When Ellery Channing published his book of poems, Ward subsidized its printing. Emerson edited the project but told Ward that Channing "goes to the very end of the poetic license, and defies a little too disdainfully his dictionary and logic". Critic Edgar Allan Poe agreed and noted in his review of Channing's book that it was "full of all kinds of mistakes, of which the most important is that of their having been written at all". After Margaret Fuller's death in 1850, Emerson attempted to persuade Ward into writing her biography, though he declined. "How can you describe a Force? How can you write the life of Margaret?" he asked.

Thanks to an inheritance from his father as well as his own business dealings, Ward became the wealthiest person among the Transcendentalist circle, though he did not pursue literature for long. Though Emerson chose four of his poems for his 1874 compilation Parnassus, Ward had stopped writing new poetry since his contributions to The Dial.

==Personal life==
In 1840, Ward married Anna Hazard Barker (1813–1900), to the disappointment of their mutual friend Margaret Fuller. Barker's father, New York State Senator Jacob Barker (1779–1871), hired Ward to work as a banker, which Fuller worried removed him from a more aesthetic life. Ward had chosen such a career out of concern for proving he could support his soon to be wife. Fuller expressed her disappointment over Ward's decision in a letter to him, "I will confess, once and for all, I had longed to see you a painter... and not a merchant... when I learned you were to become a merchant, to sit at the dead wood of the desk, and calculate figures, I was betrayed into unbelief." Emerson was equally disappointed and wrote to fellow Transcendentalist Caroline Sturgis Tappan that the news affected him "with a certain terror" and he concluded that "happiness is so vulgar". Though he chose to pursue a career in business Ward continued to correspond with his friends in the Transcendentalist movement through the remainder of his life.

Ward and Barker eventually had four children: three daughters and a son:

- Anna Barker Ward (1841–1875), who married Joseph Marie Antoine Thoron, a French merchant, and died shortly after giving birth to her son, Ward Thoron.
- Lydia Gray "Lily" Ward (b. 1843), who married German Baron Richard von Hoffman in 1870.
- Thomas Wren Ward (1844–1940), who married Sophia Read Howard, a descendant of Gov. George Howard, in 1872.
- Elizabeth Barker "Bessie" Ward (1847–1920), who married Austrian Baron Ernst Augustus Schönberg-Roth-Schönberg (1850–1924) and lived at his castle, Schloss Pallaus, in South Tyrol.

For a time, the family kept a summer house in Lenox, Massachusetts, where a young Emma Lazarus would sometimes join them with her family. That home, built on land purchased in 1844, was named Oakwood and is an area now known as Shadow Brook Farm Historic District.

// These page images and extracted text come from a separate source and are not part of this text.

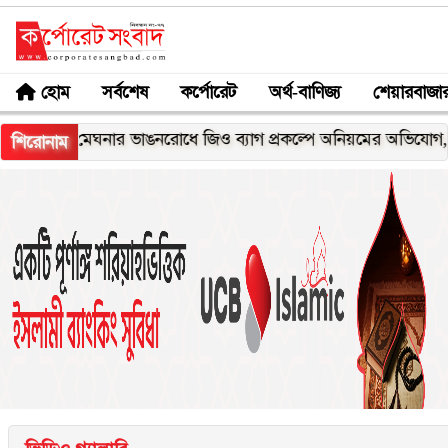
হোম
সর্বশেষ
কর্পোরেট
অর্থ-বাণিজ্য
শেয়ারবাজা
েঘনার ভাঙনরোধে জিও ব্যাগ প্রকল্পে অনিয়মের অভিযোগ, নদীরকূলে এ
শিরোনাম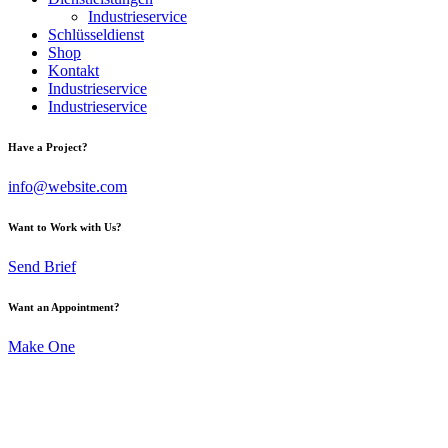
Industrieservice
Schlüsseldienst
Shop
Kontakt
Industrieservice
Industrieservice
Have a Project?
info@website.com
Want to Work with Us?
Send Brief
Want an Appointment?
Make One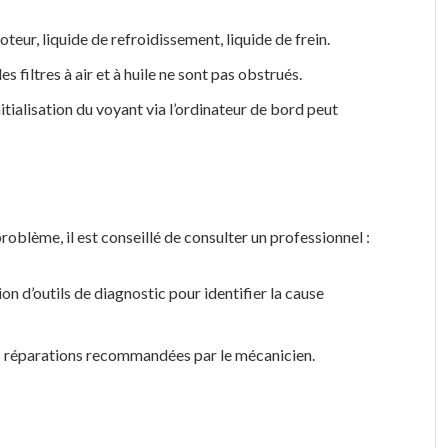
oteur, liquide de refroidissement, liquide de frein.
s filtres à air et à huile ne sont pas obstrués.
nitialisation du voyant via l’ordinateur de bord peut
problème, il est conseillé de consulter un professionnel :
tion d’outils de diagnostic pour identifier la cause
es réparations recommandées par le mécanicien.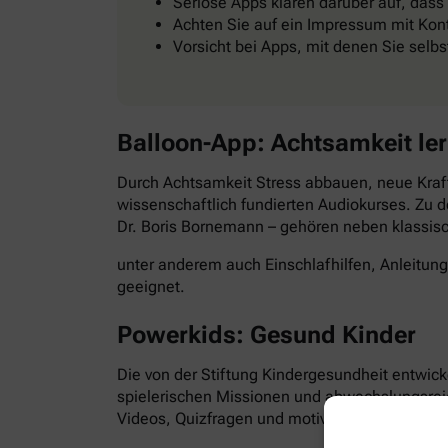
Seriöse Apps klären darüber auf, dass
Achten Sie auf ein Impressum mit Kont
Vorsicht bei Apps, mit denen Sie selb
Balloon-App: Achtsamkeit le
Durch Achtsamkeit Stress abbauen, neue Kraft
wissenschaftlich fundierten Audiokurses. Zu d
Dr. Boris Bornemann – gehören neben klassi
unter anderem auch Einschlafhilfen, Anleitun
geeignet.
Powerkids: Gesund Kinder
Die von der Stiftung Kindergesundheit entwick
spielerischen Missionen und abwechslungsre
Videos, Quizfragen und motivierende Aufgabe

Ward died on November 17, 1907, in Washington, D.C.

===Legacy===
Ward was a founder of the Metropolitan Museum of Art in 1869, sat on the Board of Trustees from 1870 to 1889, and served as treasurer for a time. The institution now owns a bas-relief of Ward by Augustus Saint-Gaudens, who considered the work as one of his two best bas-reliefs.

===Descendants===
His granddaughter through his only son Thomas, Elizabeth Howard Ward (1873-1954) and Charles Bruen Perkins (1860-1929), a Harvard graduate who had studied architecture at the École des Beaux-Arts in Paris who was the son of Charles Callahan Perkins (1823–1886), in 1896.